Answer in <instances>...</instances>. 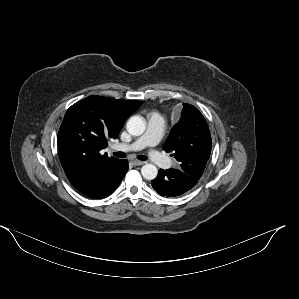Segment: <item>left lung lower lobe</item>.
<instances>
[{"mask_svg":"<svg viewBox=\"0 0 299 299\" xmlns=\"http://www.w3.org/2000/svg\"><path fill=\"white\" fill-rule=\"evenodd\" d=\"M198 180L181 169H160L157 178L151 181L153 188L165 197H176L189 191Z\"/></svg>","mask_w":299,"mask_h":299,"instance_id":"0a47b994","label":"left lung lower lobe"}]
</instances>
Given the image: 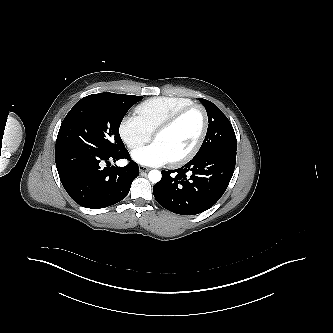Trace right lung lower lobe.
<instances>
[{
    "label": "right lung lower lobe",
    "mask_w": 333,
    "mask_h": 333,
    "mask_svg": "<svg viewBox=\"0 0 333 333\" xmlns=\"http://www.w3.org/2000/svg\"><path fill=\"white\" fill-rule=\"evenodd\" d=\"M122 158L130 160L127 166L108 167L111 161ZM55 162L69 196L91 209L108 207L124 199L139 175V167L126 148L108 155L80 146L56 145ZM104 162L107 167L101 168Z\"/></svg>",
    "instance_id": "right-lung-lower-lobe-1"
}]
</instances>
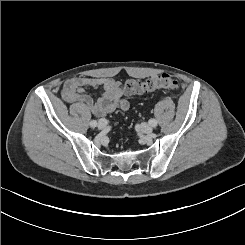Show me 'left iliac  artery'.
<instances>
[{
    "instance_id": "1",
    "label": "left iliac artery",
    "mask_w": 245,
    "mask_h": 245,
    "mask_svg": "<svg viewBox=\"0 0 245 245\" xmlns=\"http://www.w3.org/2000/svg\"><path fill=\"white\" fill-rule=\"evenodd\" d=\"M149 124L152 126V127H156L157 126V121L155 119H150L149 120Z\"/></svg>"
}]
</instances>
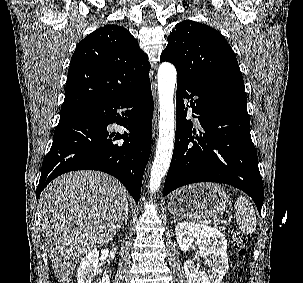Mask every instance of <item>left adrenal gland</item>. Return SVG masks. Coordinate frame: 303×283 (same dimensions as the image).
<instances>
[{
	"label": "left adrenal gland",
	"instance_id": "obj_1",
	"mask_svg": "<svg viewBox=\"0 0 303 283\" xmlns=\"http://www.w3.org/2000/svg\"><path fill=\"white\" fill-rule=\"evenodd\" d=\"M178 220V218H175L173 222H176Z\"/></svg>",
	"mask_w": 303,
	"mask_h": 283
}]
</instances>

* _HOW TO COMPLETE THIS TASK_
Copy the line showing "Mask every instance" exactly, along with each line after it through the end of the material above. Pictures stay out.

* _RESPONSE TO THE EXERCISE_
Mask every instance of <item>left adrenal gland</item>. Return SVG masks. Coordinate frame: 303×283 (same dimensions as the image).
<instances>
[{
	"label": "left adrenal gland",
	"instance_id": "obj_1",
	"mask_svg": "<svg viewBox=\"0 0 303 283\" xmlns=\"http://www.w3.org/2000/svg\"><path fill=\"white\" fill-rule=\"evenodd\" d=\"M178 220V218H175L173 222H176Z\"/></svg>",
	"mask_w": 303,
	"mask_h": 283
}]
</instances>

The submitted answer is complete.